In 2022, tools and data are connected at unprecedented levels. The flow of data has made client financial transactions available immediately through bank feeds. Small business clients’ financial statements are automatically generated, reconciled and pushed to the software, so all Michelle needs to do is review them. The new connections between data, banks and software enable one tool to replace over 15 different applications needed to run a firm, manage clients’ books and taxes, and deliver intelligent market insights to small business clients.

From a process perspective, all of this technology completely transformed how Michelle runs her business. Now, most of Michelle’s work focuses on advising clients on how to run their business and make optimal financial decisions. Accountants of the future don’t spend any time gathering tax or accounting documents because they’re automatically accessible. Michelle used to spend 60 percent of her time doing this. Now, rather than spending hours, days and weeks on a tax return, she spends minutes.

Michelle reinvested the time gained by implementing the new tool available to her back into her practice. Rather than spending significant dollars on marketing and business development for new clients, Michelle gets matched with prospects from within her software. A profile she sets up about herself includes the types of new clients she desires, and how many. The tool intelligently identifies clients who match her specifications. She then connects to them via video and reviews their materials directly through the solution because they have been automatically uploaded for her prior to their meeting.

Similarly, Michelle’s process for finding new employees connects her to candidates who have the profile, expertise and experience she is looking for. Although she still interviews new staff, her experience is that this process identifies the right candidates nearly 80 percent of the time. These employees can be located anywhere, because, like her tools, they are connected remotely and can communicate with her and her clients through video. This process gives Michelle the resources she needs to grow her business at the rate she aspires to do so.

From a people perspective, Michelle learned that the type of talent she needs to make her firm successful has changed significantly over the past five years. Employees still need accounting expertise, but they also need to be great with clients and good consultants who understand their clients’ wishes, dreams and frustrations.

Michelle recruits from colleges that have transformed their accounting curriculum to train students to be advisors and coaches in addition to accounting and tax experts. She specifically asks for these skills because she and her staff are no longer “in the back room crunching numbers” anymore. The value that she and her firm add is in the advice and coaching they give their clients.

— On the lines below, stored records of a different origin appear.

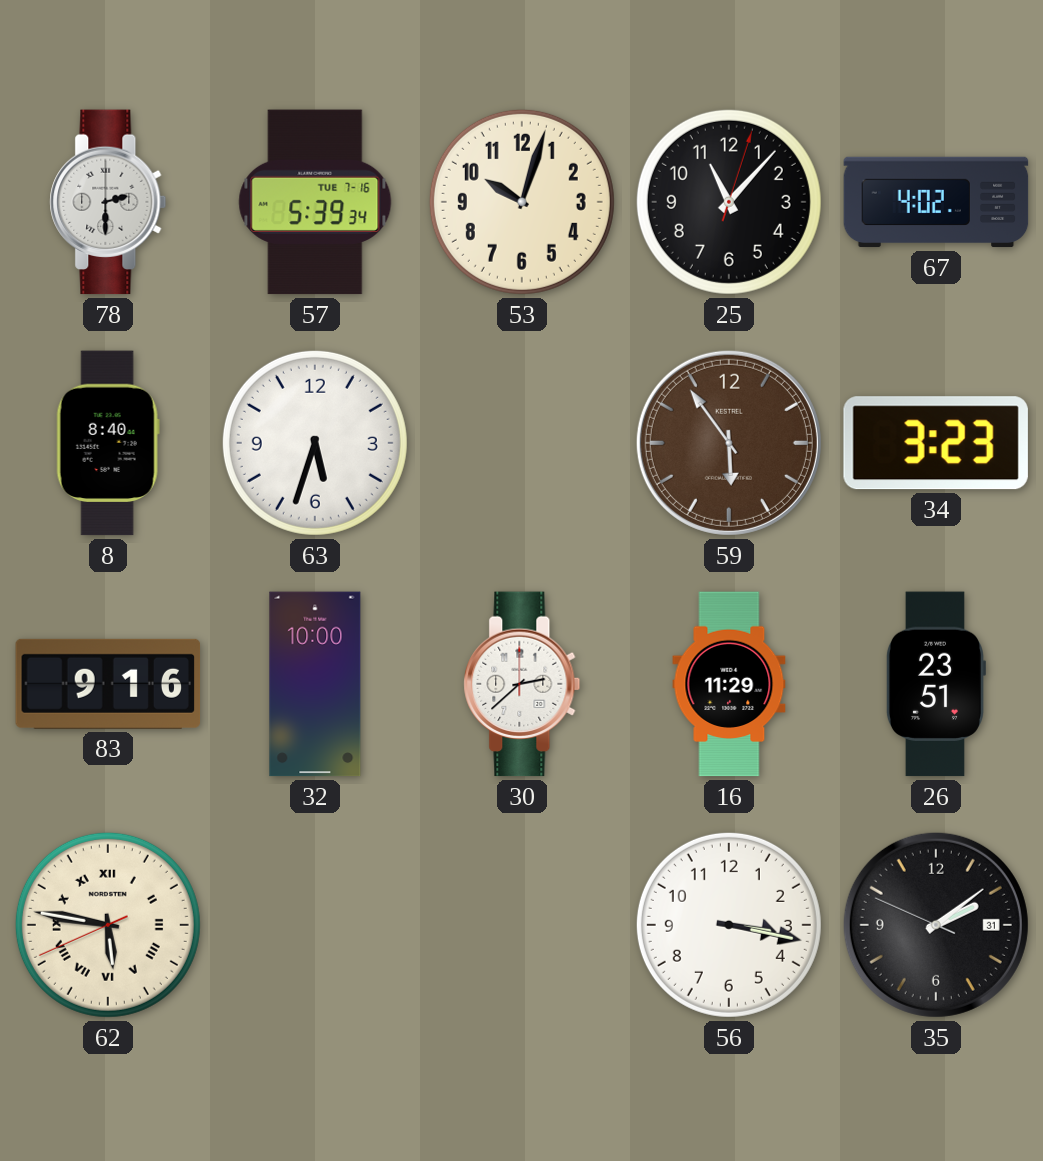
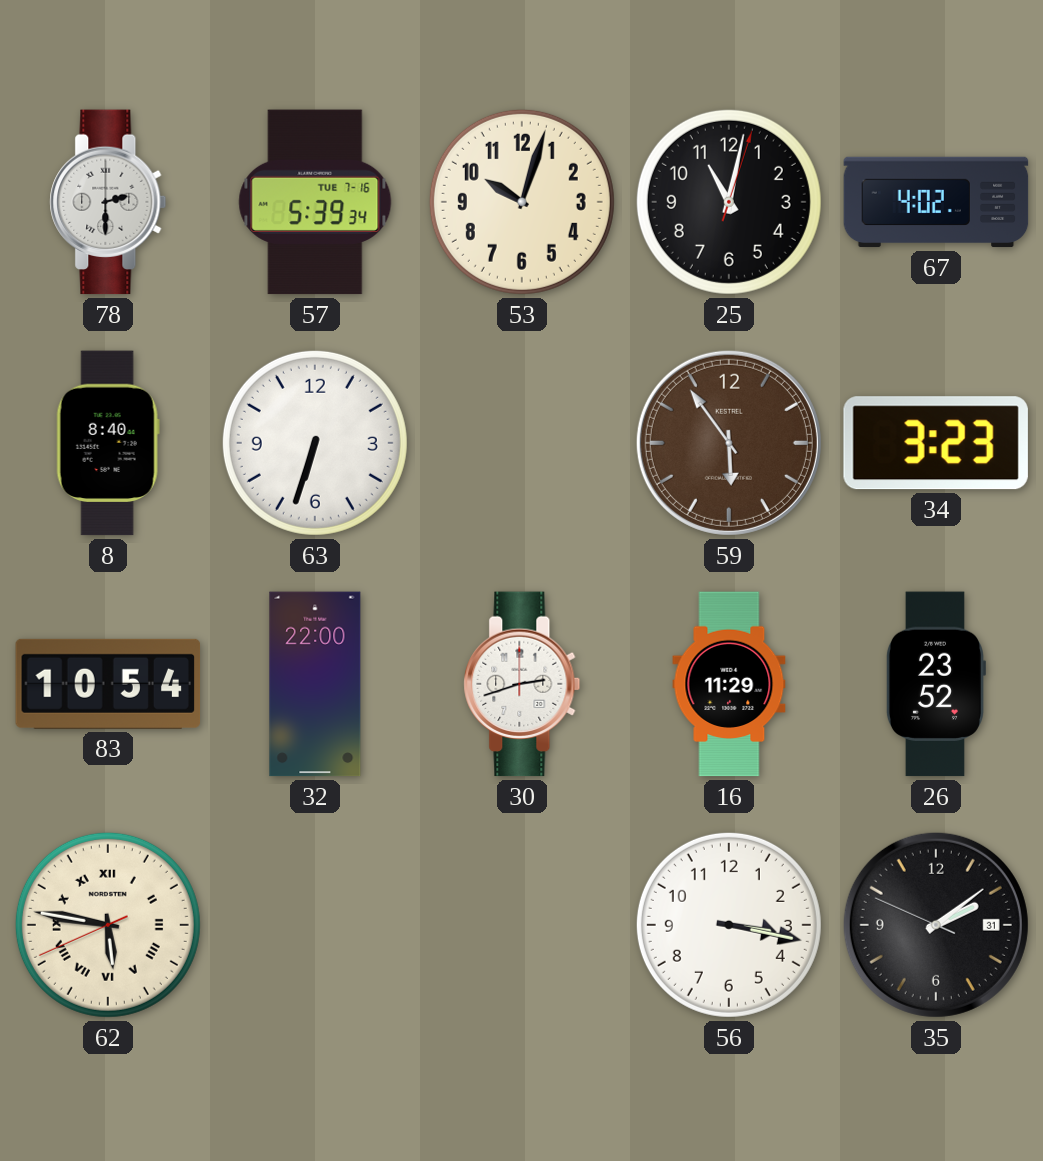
25: 11:07 -> 11:02
63: 5:33 -> 6:33
83: 9:16 -> 10:54
32: 10:00 -> 22:00
30: 2:38 -> 2:42
26: 23:51 -> 23:52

In 2022, Michelle and other accountants are doing the work that they love the most – advising and coaching clients. Michelle embodies the modern accountant of tomorrow who will redefine their role and truly be the trusted advisor that our industry has been talking about for years. Technology will give accountants and tax professionals new tools and processes to help them deliver a new kind of value: The advice and coaching necessary for small businesses to succeed and thrive in the modern economy.